I mentioned yesterday the reflow option to gencode. This is designed to support another tool that solves a particularly thorny problem with numbered code examples – dealing with deletions and additions. In some chapters in POPP there are over a hundred individual code examples all numbered by chapter and listing. Imagine the fun close to deadline if it become necessary to add a listing between 03.48 and 04.49. One solution here would be do away with code numbering altogether. Another solution is the occasional listing number omission. Neither are terribly satisfactory.

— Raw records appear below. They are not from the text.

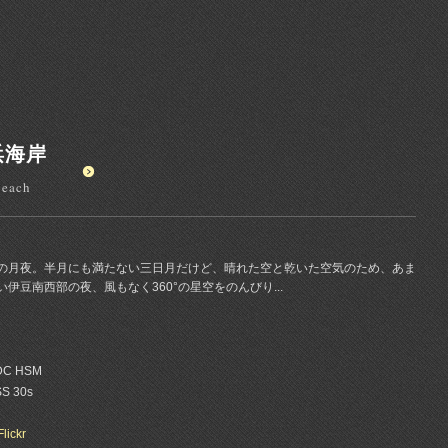
浜海岸
Beach
の月夜。半月にも満たない三日月だけど、晴れた空と乾いた空気のため、あま
伊豆南西部の夜、風もなく360°の星空をのんびり...
 DC HSM
SS 30s
Flickr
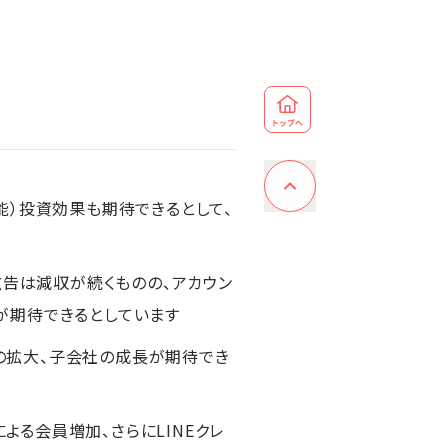
知能）投資効果も期待できるとして、
広告は減収が続くものの、アカウン
が期待できるとしています
Cの拡大、子会社の成長が期待でき
よる会員増加、さらにLINEクレ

Today I wrote the renum script which will renumber code examples – either to take account of additions or deletions. To delete, of course, you simply remove the listing example (either taking out the file or removing the special comment that indicates a listing). To add a listing I can indicate a new listing that will appear in sort order between 04.48 and 04.49. Here’s what that looks like:

/* listing 03.48.1 */

// some code here

/* /listing 03.48.1 */

The tools support this dot notation for sorting up to three levels – so it’s easy to insert listings. And then, when ready I can run renum:

$ php toolsrc/scripts/renum.php src/ch03/

# snip

no change: 03.46
no change: 03.47
no change: 03.48
03.48.1 -> 03.49
   src/ch03//batch15/ShopProduct.php
03.49 -> 03.50
   src/ch03//batch15/CdProduct.php
03.50 -> 03.51
   src/ch03//batch15/BookProduct.php
writing src/ch03//batch15/ShopProduct.php
writing src/ch03//batch15/CdProduct.php
writing src/ch03//batch15/BookProduct.php

After running, the same block of code has been relabelled:

/* listing 03.49 */

// some code here

/* /listing 03.49 */

As have all subsequent blocks. Of course the chapter is now out of alignment with the code blocks – what the chapter thinks of 03.49 is actually my new listing. That’s what the reflow flag to gencode is designed to handle.

Whew. OK. I’m finally happy. After two weeks of preparation, I think I can probably dive into real chapter work.